*What you will do*
Lines from the one containing "Detect and mask" through the final line of the entries below: reproduce them exactly, all of them and only them.

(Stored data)
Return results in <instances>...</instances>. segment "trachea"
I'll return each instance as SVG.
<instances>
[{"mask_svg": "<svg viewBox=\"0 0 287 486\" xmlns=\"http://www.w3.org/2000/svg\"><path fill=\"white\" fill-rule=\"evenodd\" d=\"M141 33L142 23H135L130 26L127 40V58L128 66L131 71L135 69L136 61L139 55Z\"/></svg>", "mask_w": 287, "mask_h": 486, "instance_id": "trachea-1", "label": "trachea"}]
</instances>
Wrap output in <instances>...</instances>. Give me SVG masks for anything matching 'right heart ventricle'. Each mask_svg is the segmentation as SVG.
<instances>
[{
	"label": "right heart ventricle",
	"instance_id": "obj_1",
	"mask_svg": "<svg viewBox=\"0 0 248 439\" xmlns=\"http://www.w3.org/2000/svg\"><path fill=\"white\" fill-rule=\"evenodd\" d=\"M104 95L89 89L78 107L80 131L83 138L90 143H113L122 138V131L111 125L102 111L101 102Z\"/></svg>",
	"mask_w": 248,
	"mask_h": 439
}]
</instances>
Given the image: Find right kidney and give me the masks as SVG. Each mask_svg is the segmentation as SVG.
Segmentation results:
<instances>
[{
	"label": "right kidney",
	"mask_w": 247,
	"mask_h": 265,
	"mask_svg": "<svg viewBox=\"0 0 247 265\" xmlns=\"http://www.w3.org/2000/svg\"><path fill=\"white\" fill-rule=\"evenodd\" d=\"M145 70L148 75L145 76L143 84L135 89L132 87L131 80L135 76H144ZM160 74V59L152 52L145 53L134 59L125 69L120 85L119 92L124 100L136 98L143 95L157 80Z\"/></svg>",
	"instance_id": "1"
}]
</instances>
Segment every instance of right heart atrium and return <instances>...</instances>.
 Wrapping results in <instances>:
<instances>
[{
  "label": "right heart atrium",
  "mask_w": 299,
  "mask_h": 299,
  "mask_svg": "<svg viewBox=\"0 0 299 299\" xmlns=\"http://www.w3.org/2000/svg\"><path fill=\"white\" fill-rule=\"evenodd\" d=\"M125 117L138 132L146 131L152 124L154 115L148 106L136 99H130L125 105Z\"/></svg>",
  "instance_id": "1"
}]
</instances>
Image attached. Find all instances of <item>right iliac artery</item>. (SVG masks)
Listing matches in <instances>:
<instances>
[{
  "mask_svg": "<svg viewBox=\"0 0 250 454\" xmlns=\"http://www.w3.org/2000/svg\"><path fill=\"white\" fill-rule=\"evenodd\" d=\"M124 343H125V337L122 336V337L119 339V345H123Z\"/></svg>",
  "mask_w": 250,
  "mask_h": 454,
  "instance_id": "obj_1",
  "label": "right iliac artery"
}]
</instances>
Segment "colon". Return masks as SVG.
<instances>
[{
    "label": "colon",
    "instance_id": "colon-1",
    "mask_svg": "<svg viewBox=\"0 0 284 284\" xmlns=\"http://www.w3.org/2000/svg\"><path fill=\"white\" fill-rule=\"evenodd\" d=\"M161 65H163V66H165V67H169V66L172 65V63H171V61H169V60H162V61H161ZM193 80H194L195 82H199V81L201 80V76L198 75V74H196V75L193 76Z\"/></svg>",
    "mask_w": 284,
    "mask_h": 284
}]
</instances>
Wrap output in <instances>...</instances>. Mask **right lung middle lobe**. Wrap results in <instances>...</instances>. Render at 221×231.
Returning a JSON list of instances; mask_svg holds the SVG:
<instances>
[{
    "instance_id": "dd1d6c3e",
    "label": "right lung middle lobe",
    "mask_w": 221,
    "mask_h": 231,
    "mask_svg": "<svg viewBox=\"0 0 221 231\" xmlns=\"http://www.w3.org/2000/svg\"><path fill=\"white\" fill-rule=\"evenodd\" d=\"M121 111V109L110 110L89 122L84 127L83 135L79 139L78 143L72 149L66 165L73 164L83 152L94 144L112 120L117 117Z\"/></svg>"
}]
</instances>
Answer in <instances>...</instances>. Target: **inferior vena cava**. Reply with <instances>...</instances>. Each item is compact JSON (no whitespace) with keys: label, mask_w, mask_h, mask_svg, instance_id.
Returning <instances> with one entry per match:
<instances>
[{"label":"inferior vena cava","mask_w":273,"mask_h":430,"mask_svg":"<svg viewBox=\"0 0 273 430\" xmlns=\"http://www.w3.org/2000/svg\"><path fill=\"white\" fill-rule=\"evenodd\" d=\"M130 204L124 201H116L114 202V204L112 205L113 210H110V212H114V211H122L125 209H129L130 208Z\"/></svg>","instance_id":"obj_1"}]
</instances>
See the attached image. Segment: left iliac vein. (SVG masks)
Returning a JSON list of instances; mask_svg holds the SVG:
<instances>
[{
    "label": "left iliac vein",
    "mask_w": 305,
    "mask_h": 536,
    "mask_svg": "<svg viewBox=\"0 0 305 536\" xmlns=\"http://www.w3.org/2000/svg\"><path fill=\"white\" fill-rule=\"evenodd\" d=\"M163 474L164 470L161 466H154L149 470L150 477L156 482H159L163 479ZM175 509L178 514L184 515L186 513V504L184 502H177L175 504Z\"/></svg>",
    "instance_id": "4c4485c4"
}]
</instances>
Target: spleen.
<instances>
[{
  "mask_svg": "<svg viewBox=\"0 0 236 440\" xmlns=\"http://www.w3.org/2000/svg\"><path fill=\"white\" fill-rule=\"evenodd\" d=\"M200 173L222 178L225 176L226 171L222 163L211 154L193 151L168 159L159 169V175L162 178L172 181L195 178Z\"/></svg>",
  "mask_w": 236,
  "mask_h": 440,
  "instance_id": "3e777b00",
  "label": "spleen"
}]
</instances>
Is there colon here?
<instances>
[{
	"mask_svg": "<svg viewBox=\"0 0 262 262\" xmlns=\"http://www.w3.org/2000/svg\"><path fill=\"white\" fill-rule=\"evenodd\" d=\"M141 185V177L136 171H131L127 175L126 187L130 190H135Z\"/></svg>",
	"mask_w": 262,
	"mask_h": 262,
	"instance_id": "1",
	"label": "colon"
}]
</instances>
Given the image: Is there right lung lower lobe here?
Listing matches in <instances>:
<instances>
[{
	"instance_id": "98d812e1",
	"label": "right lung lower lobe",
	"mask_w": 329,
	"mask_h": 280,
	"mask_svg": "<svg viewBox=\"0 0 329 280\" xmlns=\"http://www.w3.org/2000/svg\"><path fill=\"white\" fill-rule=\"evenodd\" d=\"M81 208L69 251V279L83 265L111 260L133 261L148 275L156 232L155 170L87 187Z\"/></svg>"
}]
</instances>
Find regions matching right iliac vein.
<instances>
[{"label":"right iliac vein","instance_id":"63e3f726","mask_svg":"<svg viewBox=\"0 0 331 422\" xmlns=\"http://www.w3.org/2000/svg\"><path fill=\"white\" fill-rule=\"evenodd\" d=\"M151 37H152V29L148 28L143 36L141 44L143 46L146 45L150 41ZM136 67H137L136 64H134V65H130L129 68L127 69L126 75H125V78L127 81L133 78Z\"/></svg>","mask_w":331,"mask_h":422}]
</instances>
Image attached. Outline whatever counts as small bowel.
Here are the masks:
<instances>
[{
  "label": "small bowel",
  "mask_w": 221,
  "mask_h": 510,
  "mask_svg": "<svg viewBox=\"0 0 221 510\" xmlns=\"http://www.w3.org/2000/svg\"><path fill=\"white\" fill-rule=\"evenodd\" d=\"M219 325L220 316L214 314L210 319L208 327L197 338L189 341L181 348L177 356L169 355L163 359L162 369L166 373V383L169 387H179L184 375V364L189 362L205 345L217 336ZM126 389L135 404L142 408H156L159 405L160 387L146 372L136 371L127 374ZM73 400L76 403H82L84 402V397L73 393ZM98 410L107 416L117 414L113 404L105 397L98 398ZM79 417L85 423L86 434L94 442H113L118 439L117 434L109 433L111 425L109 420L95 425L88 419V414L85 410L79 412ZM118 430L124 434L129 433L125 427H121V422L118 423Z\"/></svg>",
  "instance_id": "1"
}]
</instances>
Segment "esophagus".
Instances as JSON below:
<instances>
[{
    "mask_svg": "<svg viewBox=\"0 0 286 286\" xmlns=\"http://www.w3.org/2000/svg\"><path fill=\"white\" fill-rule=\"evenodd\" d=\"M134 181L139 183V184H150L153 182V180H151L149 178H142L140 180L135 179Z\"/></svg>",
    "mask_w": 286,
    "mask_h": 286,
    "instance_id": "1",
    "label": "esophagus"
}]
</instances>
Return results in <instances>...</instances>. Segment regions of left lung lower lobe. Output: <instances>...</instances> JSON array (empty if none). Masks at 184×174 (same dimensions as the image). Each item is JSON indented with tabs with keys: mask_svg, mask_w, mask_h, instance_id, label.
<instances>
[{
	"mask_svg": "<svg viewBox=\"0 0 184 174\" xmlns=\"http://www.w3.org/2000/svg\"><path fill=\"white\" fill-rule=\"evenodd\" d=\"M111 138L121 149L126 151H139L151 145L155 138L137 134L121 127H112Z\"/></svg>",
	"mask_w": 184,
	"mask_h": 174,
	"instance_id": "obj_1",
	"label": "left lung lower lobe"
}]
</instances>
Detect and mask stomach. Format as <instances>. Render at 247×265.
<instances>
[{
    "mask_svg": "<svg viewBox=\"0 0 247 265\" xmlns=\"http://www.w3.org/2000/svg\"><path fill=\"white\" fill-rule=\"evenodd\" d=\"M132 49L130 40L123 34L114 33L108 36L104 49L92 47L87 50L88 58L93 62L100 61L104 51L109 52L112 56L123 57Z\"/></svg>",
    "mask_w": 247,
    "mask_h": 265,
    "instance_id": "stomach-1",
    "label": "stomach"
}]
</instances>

*Your solution*
Detect and mask stomach. Format as <instances>. Render at 247×265.
<instances>
[{
    "mask_svg": "<svg viewBox=\"0 0 247 265\" xmlns=\"http://www.w3.org/2000/svg\"><path fill=\"white\" fill-rule=\"evenodd\" d=\"M132 49L130 40L123 34L114 33L108 36L104 49L92 47L87 50L88 58L93 62L100 61L104 51L109 52L112 56L123 57Z\"/></svg>",
    "mask_w": 247,
    "mask_h": 265,
    "instance_id": "stomach-1",
    "label": "stomach"
}]
</instances>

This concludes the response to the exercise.